TASK TO CARRY OUT: Keep the pictures out, please, and set down every record exactly.

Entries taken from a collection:
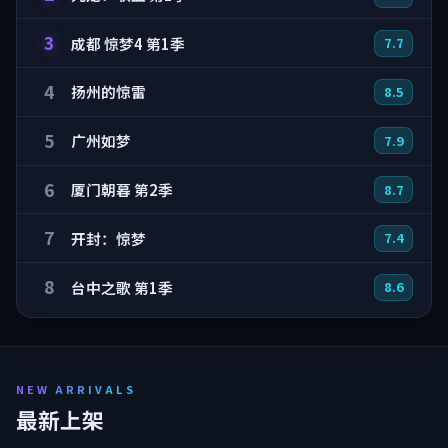
3
成都 惊梦4 第1季
7.7
4
扬州的惊雷
8.5
5
广州如梦
7.9
6
厦门朝暮 第2季
8.7
7
开封：惊梦
7.4
8
台中之歌 第1季
8.6
NEW ARRIVALS
最新上架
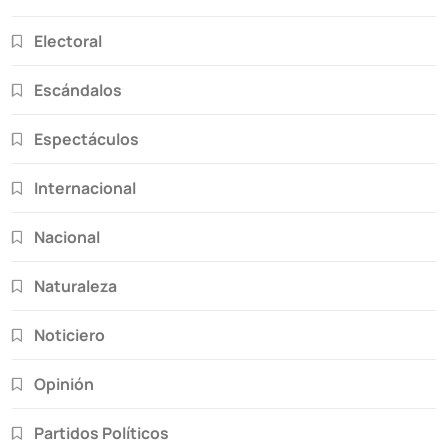
Electoral
Escándalos
Espectáculos
Internacional
Nacional
Naturaleza
Noticiero
Opinión
Partidos Políticos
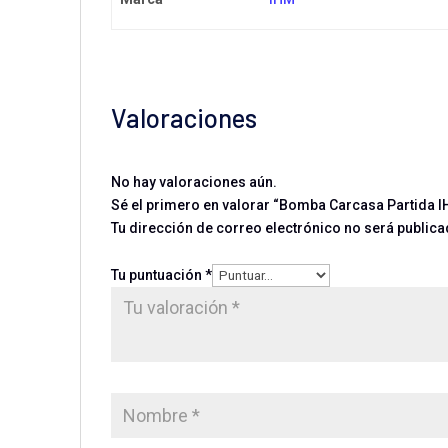
Valoraciones
No hay valoraciones aún.
Sé el primero en valorar “Bomba Carcasa Partida I
Tu dirección de correo electrónico no será publica
Tu puntuación
*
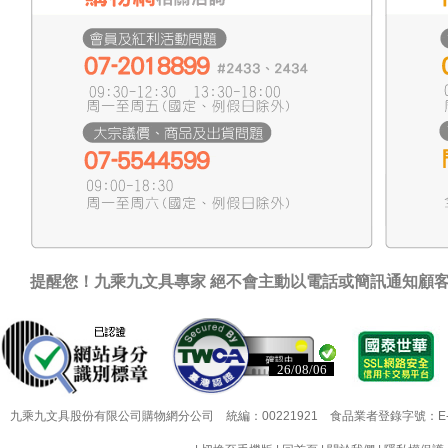
提醒您！九乘九文具專家 絕不會主動以電話或簡訊通知顧
26/08/06
26/08/06
九乘九文具股份有限公司購物網分公司 統編：00221921 食品業者登錄字號：E-18349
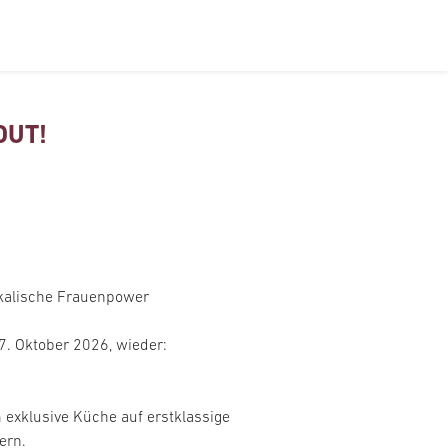
OUT!
ikalische Frauenpower
7. Oktober 2026, wieder:
 exklusive Küche auf erstklassige
ern.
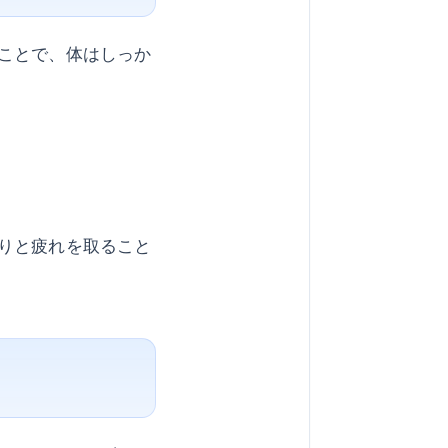
ことで、体はしっか
りと疲れを取ること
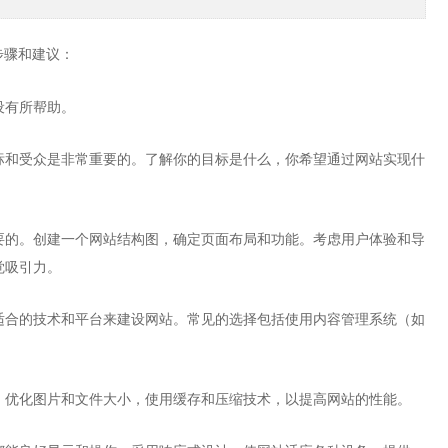
步骤和建议：
设有所帮助。
标和受众是非常重要的。了解你的目标是什么，你希望通过网站实现什
要的。创建一个网站结构图，确定页面布局和功能。考虑用户体验和导
觉吸引力。
适合的技术和平台来建设网站。常见的选择包括使用内容管理系统（如
。优化图片和文件大小，使用缓存和压缩技术，以提高网站的性能。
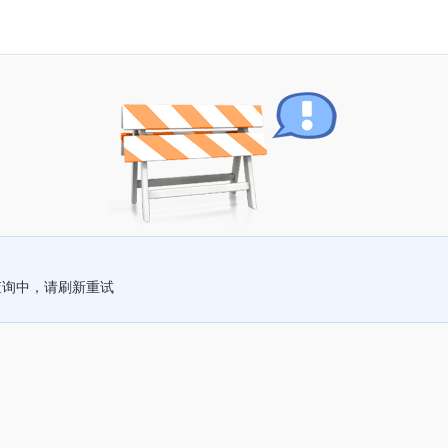
查询中，请刷新重试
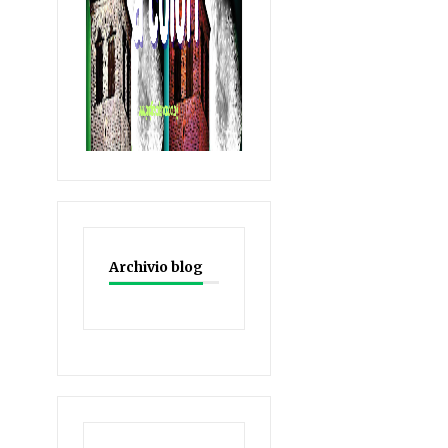
Archivio blog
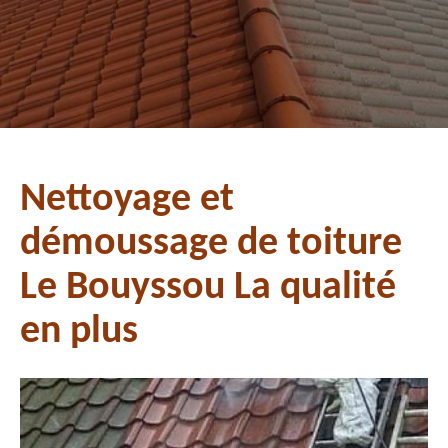
Nettoyage et
démoussage de toiture
Le Bouyssou La qualité
en plus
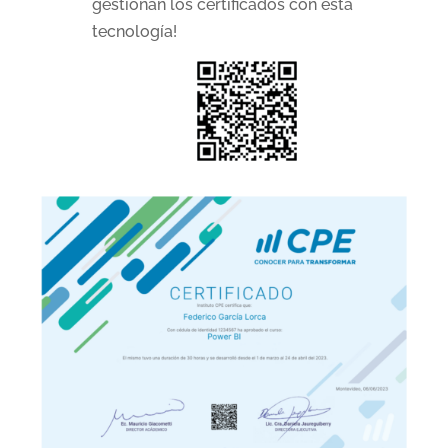
gestionan los certificados con esta
tecnología!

RESULT:
3
成都 惊梦4 第1季
7.7
4
扬州的惊雷
8.5
5
广州如梦
7.9
6
厦门朝暮 第2季
8.7
7
开封：惊梦
7.4
8
台中之歌 第1季
8.6
NEW ARRIVALS
最新上架
Electoral
Escándalos
Espectáculos
Internacional
Nacional
Naturaleza
Noticiero
Opinión
Partidos Políticos
Valoraciones
No hay valoraciones aún.
Sé el primero en valorar “Bomba Carcasa Partida I
Tu dirección de correo electrónico no será publica
Tu puntuación
*
提醒您！九乘九文具專家 絕不會主動以電話或簡訊通知顧
26/08/06
26/08/06
九乘九文具股份有限公司購物網分公司 統編：00221921 食品業者登錄字號：E-18349
OUT!
ikalische Frauenpower
7. Oktober 2026, wieder:
 exklusive Küche auf erstklassige
ern.
ことで、体はしっか
りと疲れを取ること
步骤和建议：
设有所帮助。
标和受众是非常重要的。了解你的目标是什么，你希望通过网站实现什
要的。创建一个网站结构图，确定页面布局和功能。考虑用户体验和导
觉吸引力。
适合的技术和平台来建设网站。常见的选择包括使用内容管理系统（如
。优化图片和文件大小，使用缓存和压缩技术，以提高网站的性能。
查询中，请刷新重试
Archivio blog
Nettoyage et
démoussage de toiture
Le Bouyssou La qualité
en plus
gestionan los certificados con esta
tecnología!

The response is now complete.